The aim of the deal is to broaden the Asian liquidity available to each firm’s institutional clients. It is also the latest step in Instinet’s effort to connect to all “meaningful” pools of liquidity in the region, says Joel Hurewitz, the firm’s Asia head of product strategy based in Hong Kong.
Since 2010 Instinet has been pursuing new ways for its clients to trade the rapidly fragmenting Asia-Pacific equity markets efficiently, he adds.
Under the deal, Instinet clients can use the firm’s Nighthawk liquidity-aggregation algorithm to access JPM-X in Hong Kong, Japan and Australia, while JP Morgan clients will be able to access Instinet BLX Australia, CBX Hong Kong and CBX Japan.
Instinet released Nighthawk in Asia last year and has several other liquidity-sharing agreements, including with Tora Crosspoint, ITG’s Posit Marketplace, Nomura’s NX and Credit Suisse’s Crossfinder. Instinet is also one of several brokers to have signed up to access the Chi-East regional dark pool based in Singapore.
Another trading venue operator, Liquidnet, is pursuing a strategy of signing liquidity-sharing agreements with exchanges, such as the one it has with Six Swiss Exchange.
Instinet’s liquidity aggregator now links to 22 different specific pools in the region, from rival agency brokers to internal broker-dealer engines to exchange-run venues, notes Glenn Lesko, the firm’s Asia CEO based in Hong Kong.
Asked whether there are more such agreements in the pipeline, he says: “As pools are created, our clients would like us to connect to all of them. But that depends on the policies of different companies. Some don’t like to make joint announcements, while others are still mulling whether to allow external access to their venues.”
Still, new pools will be set up in Asia, and Instinet will aim to connect to them, says Lesko. There are fewer independent pools in Asia than there are in Europe, he notes – Chi-X and Chi-East have arrived in the region, but not Bats, for example. So there’s a lot of potential for more of these types of venues to be established.
What’s more, there are dominant brokers in certain markets in Asia that don’t have dark pools but would like to, says Lesko, pointing to the large banks in China and HSBC in Hong Kong.

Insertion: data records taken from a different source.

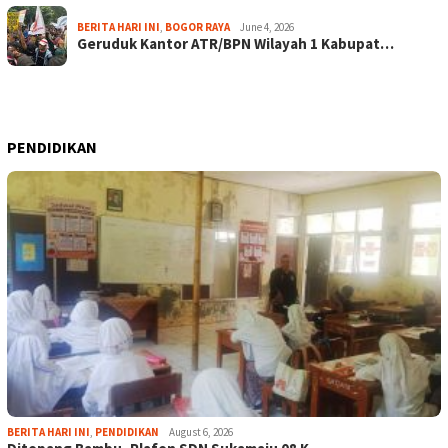
BERITA HARI INI
,
BOGOR RAYA
June 4, 2026
Geruduk Kantor ATR/BPN Wilayah 1 Kabupat…
PENDIDIKAN
BERITA HARI INI
,
PENDIDIKAN
August 6, 2026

HSBC wants to set up a dark pool, but is facing regulatory obstacles over getting it approved by the Securities and Futures Commission; it reportedly put these plans on ice in August last year. Some suggest it is likely to be that retail brokerage members of Hong Kong Exchanges and Clearing have formed strong opposition to an HSBC-run pool.
Lesko notes that Japan, Singapore and Australia are big institutional markets, but that Hong Kong has a particularly big proportion of high-net-worth investors. As a result, he says, a dark pool catering to the retail market would be very welcome.